Intermolecular structure and dynamics of aqueous N-methylacetamide
Date
2007Author
Allison, Susan
Metadata
Abstract
The twin questions of how and why protein molecules fold into the specific topologies
which enable them to fulfill their biological function have been the subject of continuous
scientific investigation since the early twentieth century. Interactions between biological
macromolecules and water are obviously crucial to both folding and function but
attempts to gain understanding are impeded by the size and complexity of these
systems. A useful approach is to consider much simpler model systems which
capture some essential element of real biological systems but are experimentally and
theoretically tractable.
N-methylacetamide (NMA) is a minimal model of the peptide linkage which forms the
backbone of protein molecules. Its behaviour in aqueous solution therefore captures the
important competition between peptide - peptide and peptide - water hydrogen bonds
which arises in protein hydration. In this thesis aqueous NMA solutions are studied
across the full concentration range using classical molecular dynamics simulation. This
gives access to the complete spectrum of behaviour between the two important limiting
cases of dilute NMA in water and, conversely, dilute water in NMA.

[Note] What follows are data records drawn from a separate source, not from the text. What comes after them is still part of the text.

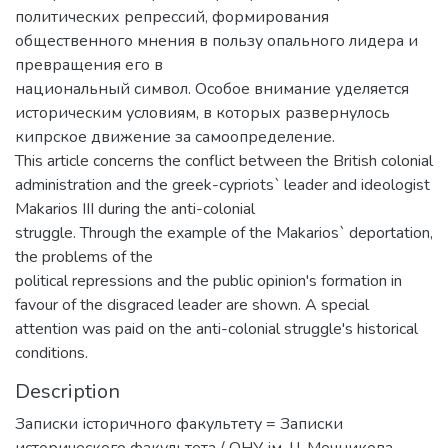
политических репрессий, формирования
общественного мнения в пользу опального лидера и
превращения его в
национальный символ. Особое внимание уделяется
историческим условиям, в которых развернулось
кипрское движение за самоопределение.
This article concerns the conflict between the British colonial
administration and the greek-cypriots` leader and ideologist
Makarios III during the anti-colonial
struggle. Through the example of the Makarios` deportation,
the problems of the
political repressions and the public opinion's formation in
favour of the disgraced leader are shown. A special
attention was paid on the anti-colonial struggle's historical
conditions.
Description
Записки історичного факультету = Записки
исторического факультета / ОНУ ім. І.І. Мечникова. –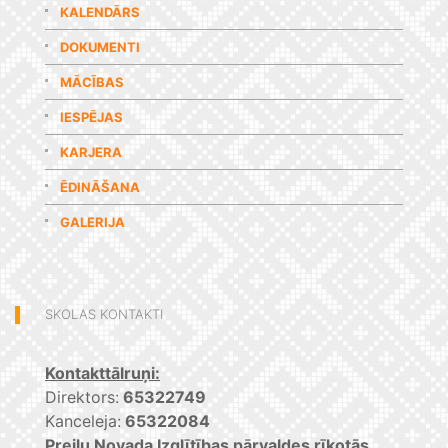
KALENDĀRS
DOKUMENTI
MĀCĪBAS
IESPĒJAS
KARJERA
ĒDINĀŠANA
GALERIJA
SKOLAS KONTAKTI
Kontakttālruņi:
Direktors:
65322749
Kanceleja:
65322084
Preiļu Novada Izglītības pārvaldes rīkotās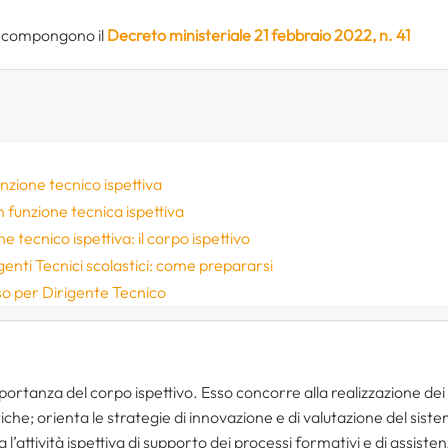
he compongono il
Decreto ministeriale 21 febbraio 2022, n. 41
unzione tecnico ispettiva
 funzione tecnica ispettiva
 tecnico ispettiva: il corpo ispettivo
enti Tecnici scolastici: come prepararsi
o per Dirigente Tecnico
mportanza del corpo ispettivo. Esso concorre alla realizzazione dei 
tiche; orienta le strategie di innovazione e di valutazione del sist
 l’attività ispettiva di supporto dei processi formativi e di assiste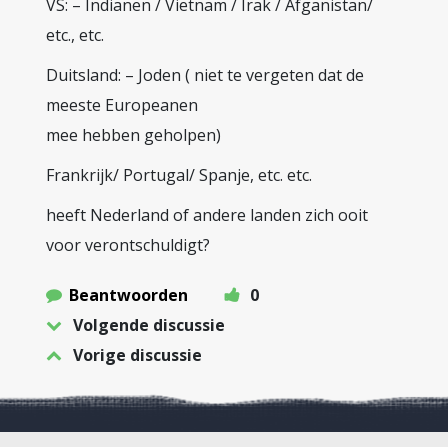
VS: – Indianen / Vietnam / Irak / Afganistan/
etc., etc.
Duitsland: – Joden ( niet te vergeten dat de
meeste Europeanen
mee hebben geholpen)
Frankrijk/ Portugal/ Spanje, etc. etc.
heeft Nederland of andere landen zich ooit
voor verontschuldigt?
Beantwoorden
0
Volgende discussie
Vorige discussie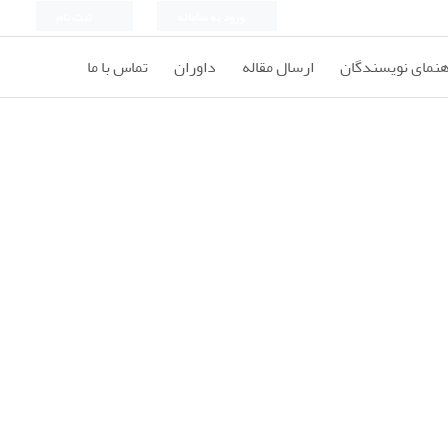
ورود به سامانه
ثبت نام
هنمای نویسندگان
ارسال مقاله
داوران
تماس با ما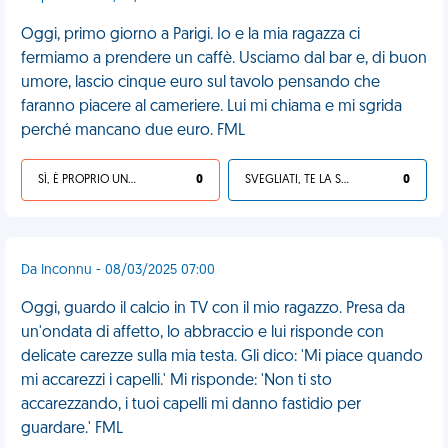
Oggi, primo giorno a Parigi. Io e la mia ragazza ci
fermiamo a prendere un caffè. Usciamo dal bar e, di buon
umore, lascio cinque euro sul tavolo pensando che
faranno piacere al cameriere. Lui mi chiama e mi sgrida
perché mancano due euro. FML
SÌ, È PROPRIO UNA VDM!
0
SVEGLIATI, TE LA SEI CERCATA!
0
Da Inconnu - 08/03/2025 07:00
Oggi, guardo il calcio in TV con il mio ragazzo. Presa da
un'ondata di affetto, lo abbraccio e lui risponde con
delicate carezze sulla mia testa. Gli dico: 'Mi piace quando
mi accarezzi i capelli.' Mi risponde: 'Non ti sto
accarezzando, i tuoi capelli mi danno fastidio per
guardare.' FML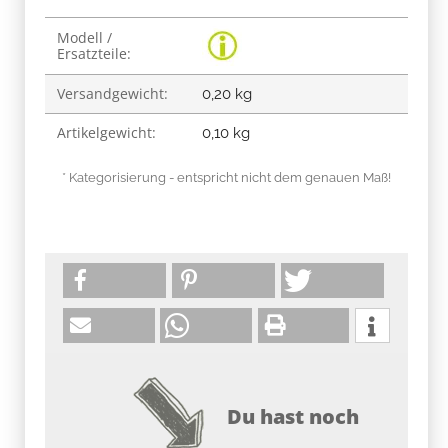
Produkteigenschaft
Wert
Modell /
Ersatzteile:
Versandgewicht:
0,20 kg
Artikelgewicht:
0,10
kg
* Kategorisierung - entspricht nicht dem genauen Maß!
Du hast noch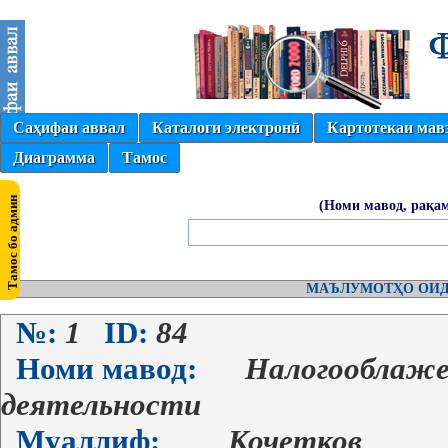
Саҳифаи аввал
Каталоги электронӣ
Картотекаи мав
Диаграмма
Тамос
(Номи мавод, рақам
МАЪЛУМОТҲО ОИД
№:
1
ID:
84
Номи мавод:
Налогооблаже
деятельности
Муаллиф:
Кочетков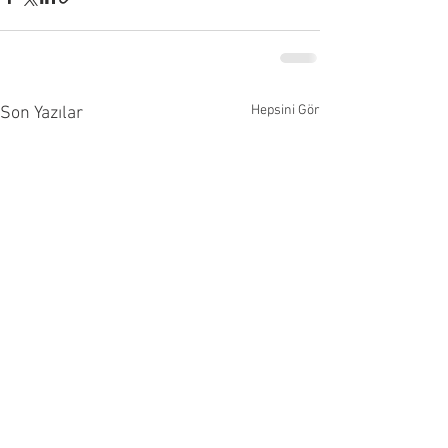
Hepsini Gör
Son Yazılar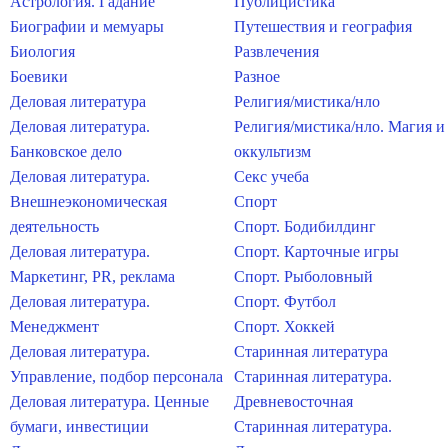
Астрология. Гадание
Публицистика
Биографии и мемуары
Путешествия и география
Биология
Развлечения
Боевики
Разное
Деловая литература
Религия/мистика/нло
Деловая литература.
Религия/мистика/нло. Магия и
Банковское дело
оккультизм
Деловая литература.
Секс учеба
Внешнеэкономическая
Спорт
деятельность
Спорт. Бодибилдинг
Деловая литература.
Спорт. Карточные игры
Маркетинг, PR, реклама
Спорт. Рыболовный
Деловая литература.
Спорт. Футбол
Менеджмент
Спорт. Хоккей
Деловая литература.
Старинная литература
Управление, подбор персонала
Старинная литература.
Деловая литература. Ценные
Древневосточная
бумаги, инвестиции
Старинная литература.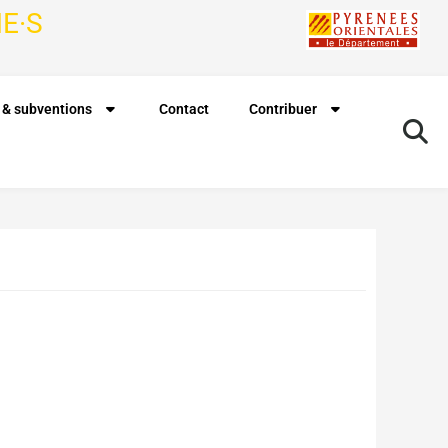
E·S
 & subventions
Contact
Contribuer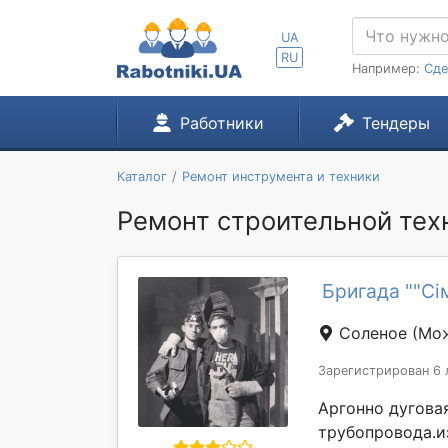
UA
RU
Например:
Сде
Работники
Тендеры
Каталог
Ремонт инструмента и техники
Ремонт строительной техн
Бригада ""Сі
Соленое
(Мож
Зарегистрирован 6 
Аргонно дугова
трубопровода.и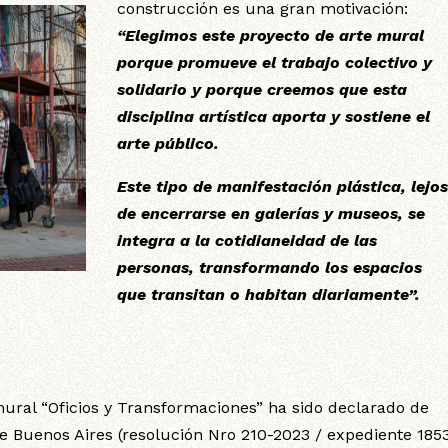
construcción es una gran motivación:
“Elegimos este proyecto de arte mural
porque promueve el trabajo colectivo y
solidario y porque creemos que esta
disciplina artística aporta y sostiene el
arte público.
Este tipo de manifestación plástica, lejo
de encerrarse en galerías y museos, se
integra a la cotidianeidad de las
personas, transformando los espacios
que transitan o habitan diariamente”.
l mural “Oficios y Transformaciones” ha sido declarado de
de Buenos Aires (resolución Nro 210-2023 / expediente 185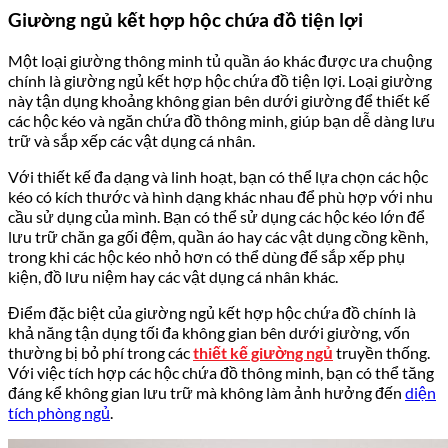
Giường ngủ kết hợp hộc chứa đồ tiện lợi
Một loại giường thông minh tủ quần áo khác được ưa chuộng
chính là giường ngủ kết hợp hộc chứa đồ tiện lợi. Loại giường
này tận dụng khoảng không gian bên dưới giường để thiết kế
các hộc kéo và ngăn chứa đồ thông minh, giúp bạn dễ dàng lưu
trữ và sắp xếp các vật dụng cá nhân.
Với thiết kế đa dạng và linh hoạt, bạn có thể lựa chọn các hộc
kéo có kích thước và hình dạng khác nhau để phù hợp với nhu
cầu sử dụng của mình. Bạn có thể sử dụng các hộc kéo lớn để
lưu trữ chăn ga gối đệm, quần áo hay các vật dụng cồng kềnh,
trong khi các hộc kéo nhỏ hơn có thể dùng để sắp xếp phụ
kiện, đồ lưu niệm hay các vật dụng cá nhân khác.
Điểm đặc biệt của giường ngủ kết hợp hộc chứa đồ chính là
khả năng tận dụng tối đa không gian bên dưới giường, vốn
thường bị bỏ phí trong các
thiết kế giường ngủ
truyền thống.
Với việc tích hợp các hộc chứa đồ thông minh, bạn có thể tăng
đáng kể không gian lưu trữ mà không làm ảnh hưởng đến
diện
tích phòng ngủ
.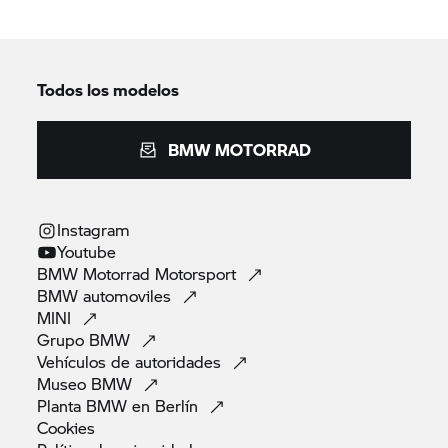
Todos los modelos
BMW MOTORRAD
Instagram
Youtube
BMW Motorrad
Motorsport
BMW
automoviles
MINI
Grupo
BMW
Vehículos de
autoridades
Museo
BMW
Planta BMW en
Berlín
Cookies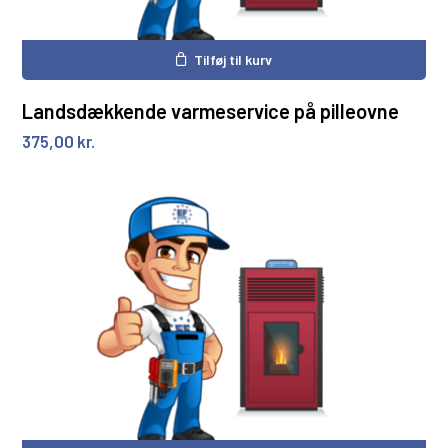
Tilføj til kurv
Landsdækkende varmeservice på pilleovne
375,00
kr.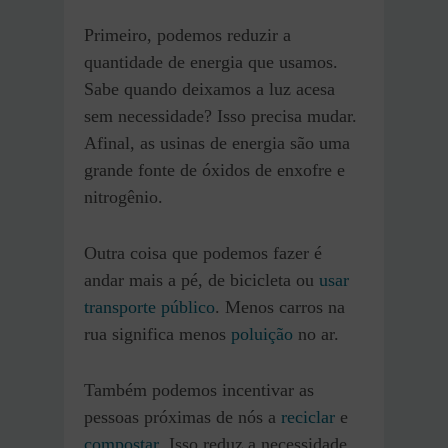
Primeiro, podemos reduzir a
quantidade de energia que usamos.
Sabe quando deixamos a luz acesa
sem necessidade? Isso precisa mudar.
Afinal, as usinas de energia são uma
grande fonte de óxidos de enxofre e
nitrogênio.
Outra coisa que podemos fazer é
andar mais a pé, de bicicleta ou
usar
transporte público
. Menos carros na
rua significa menos
poluição
no ar.
Também podemos incentivar as
pessoas próximas de nós a
reciclar
e
compostar
. Isso reduz a necessidade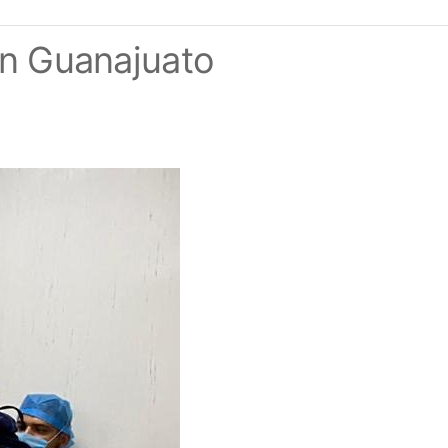
en Guanajuato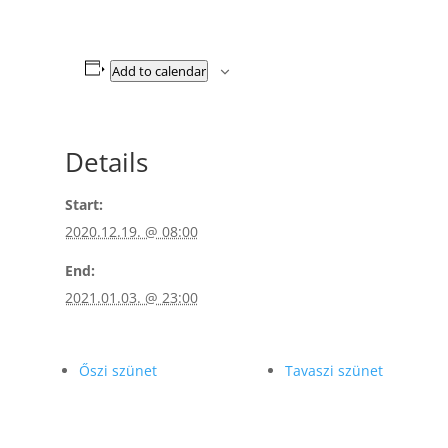
Add to calendar
Details
Start:
2020.12.19. @ 08:00
End:
2021.01.03. @ 23:00
Őszi szünet
Tavaszi szünet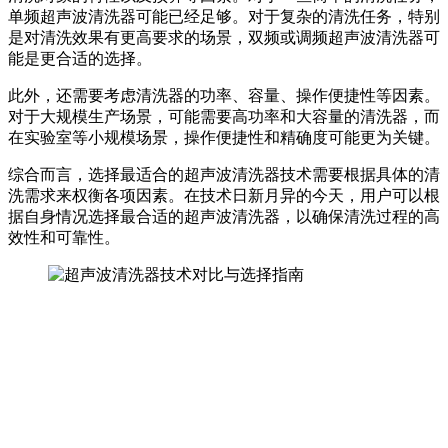
单频超声波清洗器可能已经足够。对于复杂的清洗任务，特别
是对清洗效果有更高要求的场景，双频或调频超声波清洗器可
能是更合适的选择。
此外，还需要考虑清洗器的功率、容量、操作便捷性等因素。
对于大规模生产场景，可能需要高功率和大容量的清洗器，而
在实验室等小规模场景，操作便捷性和精确度可能更为关键。
综合而言，选择最适合的超声波清洗器技术需要根据具体的清
洗需求来权衡各项因素。在技术日新月异的今天，用户可以根
据自身情况选择最合适的超声波清洗器，以确保清洗过程的高
效性和可靠性。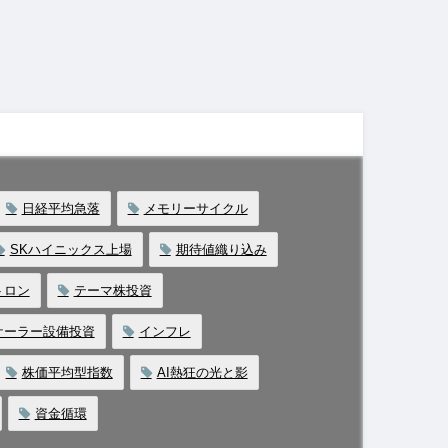
日経平均急落
メモリーサイクル
SKハイニックス上場
期待値織り込み
トロン
テーマ株投資
ケーラー設備投資
インフレ
株価平均型指数
AI熱狂の光と影
資金循環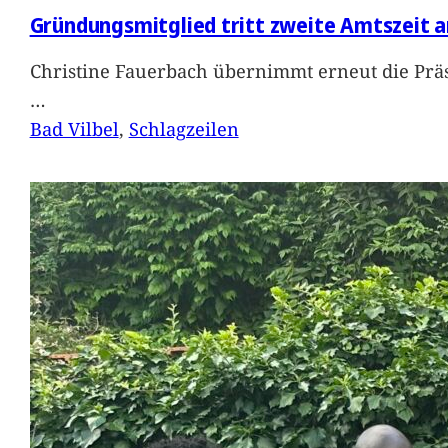
Gründungsmitglied tritt zweite Amtszeit a
Christine Fauerbach übernimmt erneut die Präs
…
Bad Vilbel
, 
Schlagzeilen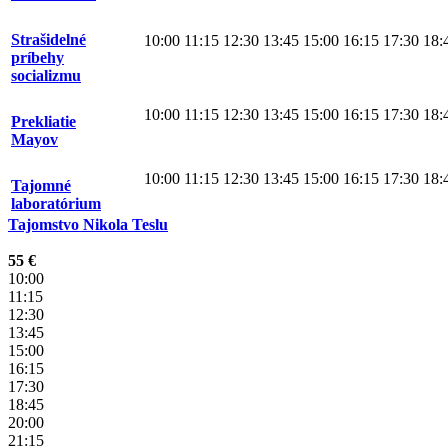
Strašidelné
10:00
11:15
12:30
13:45
15:00
16:15
17:30
18:
príbehy
socializmu
10:00
11:15
12:30
13:45
15:00
16:15
17:30
18:
Prekliatie
Mayov
10:00
11:15
12:30
13:45
15:00
16:15
17:30
18:
Tajomné
laboratórium
Tajomstvo Nikola Teslu
55 €
10:00
11:15
12:30
13:45
15:00
16:15
17:30
18:45
20:00
21:15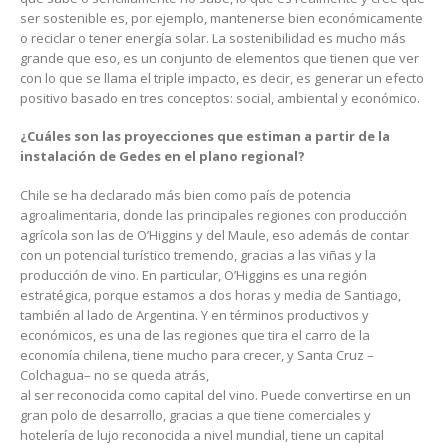
ser sostenible es, por ejemplo, mantenerse bien económicamente
o reciclar o tener energía solar. La sostenibilidad es mucho más
grande que eso, es un conjunto de elementos que tienen que ver
con lo que se llama el triple impacto, es decir, es generar un efecto
positivo basado en tres conceptos: social, ambiental y económico.
¿Cuáles son las proyecciones que estiman a partir de la
instalación de Gedes en el plano regional?
Chile se ha declarado más bien como país de potencia
agroalimentaria, donde las principales regiones con producción
agrícola son las de O’Higgins y del Maule, eso además de contar
con un potencial turístico tremendo, gracias a las viñas y la
producción de vino. En particular, O’Higgins es una región
estratégica, porque estamos a dos horas y media de Santiago,
también al lado de Argentina. Y en términos productivos y
económicos, es una de las regiones que tira el carro de la
economía chilena, tiene mucho para crecer, y Santa Cruz –
Colchagua– no se queda atrás,
al ser reconocida como capital del vino. Puede convertirse en un
gran polo de desarrollo, gracias a que tiene comerciales y
hotelería de lujo reconocida a nivel mundial, tiene un capital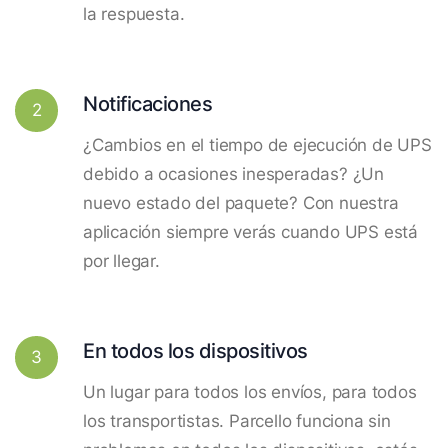
la respuesta.
Notificaciones
2
¿Cambios en el tiempo de ejecución de UPS
debido a ocasiones inesperadas? ¿Un
nuevo estado del paquete? Con nuestra
aplicación siempre verás cuando UPS está
por llegar.
En todos los dispositivos
3
Un lugar para todos los envíos, para todos
los transportistas. Parcello funciona sin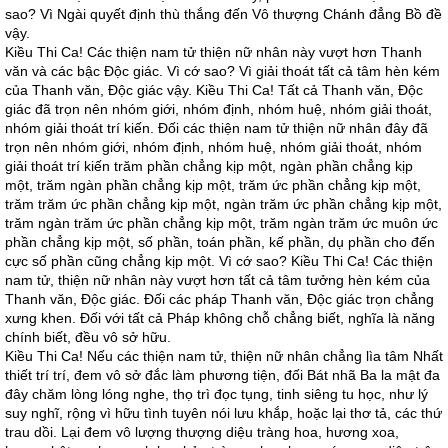
sao? Vì Ngài quyết định thù thắng đến Vô thượng Chánh đẳng Bồ đề
vậy.
Kiều Thi Ca! Các thiện nam tử thiện nữ nhân này vượt hơn Thanh
văn và các bậc Độc giác. Vì cớ sao? Vì giải thoát tất cả tâm hèn kém
của Thanh văn, Độc giác vậy. Kiều Thi Ca! Tất cả Thanh văn, Độc
giác đã trọn nên nhóm giới, nhóm định, nhóm huệ, nhóm giải thoát,
nhóm giải thoát trí kiến. Đối các thiện nam tử thiện nữ nhân đây đã
trọn nên nhóm giới, nhóm định, nhóm huệ, nhóm giải thoát, nhóm
giải thoát trí kiến trăm phần chẳng kịp một, ngàn phần chẳng kịp
một, trăm ngàn phần chẳng kịp một, trăm ức phần chẳng kịp một,
trăm trăm ức phần chẳng kịp một, ngàn trăm ức phần chẳng kịp một,
trăm ngàn trăm ức phần chẳng kịp một, trăm ngàn trăm ức muôn ức
phần chẳng kịp một, số phần, toán phần, kế phần, dụ phần cho đến
cực số phần cũng chẳng kịp một. Vì cớ sao? Kiều Thi Ca! Các thiện
nam tử, thiện nữ nhân này vượt hơn tất cả tâm tưởng hèn kém của
Thanh văn, Độc giác. Đối các pháp Thanh văn, Độc giác trọn chẳng
xưng khen. Đối với tất cả Pháp không chỗ chẳng biết, nghĩa là năng
chính biết, đều vô sở hữu.
Kiều Thi Ca! Nếu các thiện nam tử, thiện nữ nhân chẳng lìa tâm Nhất
thiết trí trí, đem vô sở đắc làm phương tiện, đối Bát nhã Ba la mật đa
đây chăm lòng lóng nghe, thọ trì đọc tụng, tinh siêng tu học, như lý
suy nghĩ, rộng vì hữu tình tuyên nói lưu khắp, hoặc lại thơ tả, các thứ
trau dồi. Lại đem vô lượng thượng diệu tràng hoa, hương xoa,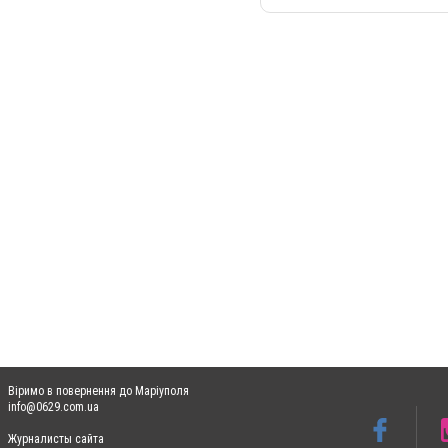
Віримо в повернення до Маріуполя
info@0629.com.ua
Журналисты сайта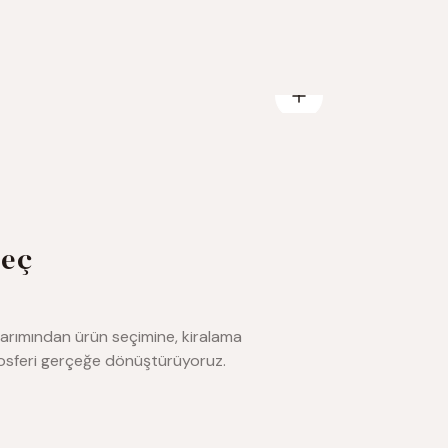
reç
sarımından ürün seçimine, kiralama
mosferi gerçeğe dönüştürüyoruz.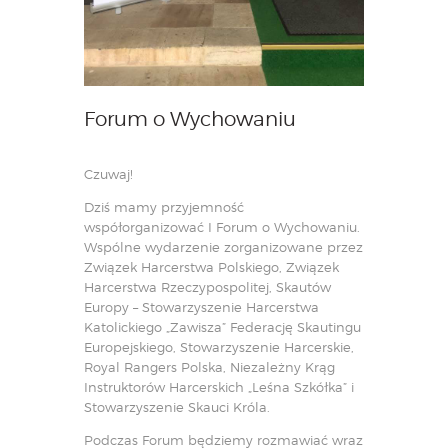
Forum o Wychowaniu
Czuwaj!
Dziś mamy przyjemność
współorganizować I Forum o Wychowaniu.
Wspólne wydarzenie zorganizowane przez
Związek Harcerstwa Polskiego, Związek
Harcerstwa Rzeczypospolitej, Skautów
Europy – Stowarzyszenie Harcerstwa
Katolickiego „Zawisza” Federację Skautingu
Europejskiego, Stowarzyszenie Harcerskie,
Royal Rangers Polska, Niezależny Krąg
Instruktorów Harcerskich „Leśna Szkółka” i
Stowarzyszenie Skauci Króla.
Podczas Forum będziemy rozmawiać wraz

Water is now known to be an active player in biological interactions and the simple
system studied here displays significant disruption of the structure and dynamics of
pure water with the addition of only a small proportion of peptide groups. At dilute
NMA concentrations water molecules continue to form system-size hydrogen bonded
networks. Water molecules appear to optimise their local tetrahedral order by forming
hydrogen bonds with a combination of NMA and water neighbours, rather than solely
with members of their own species.
NMA molecules hydrogen bond through the amide and carbonyl groups to form linear
and branched chains in both the pure liquid and in the aqueous solutions. In the NMA rich
region water molecules preferentially donate both hydrogens to chain-end or midchain
carbonyl oxygens, forming bridges between NMA chains which resemble buried
water configurations found in protein cavities. These bridge structures are thought to
contribute to the observed slowing of the system dynamics at these concentrations.
The investigation of dynamics by classical simulation is complemented by a quasielastic
neutron scattering study of NMA in its liquid and aqueous phases.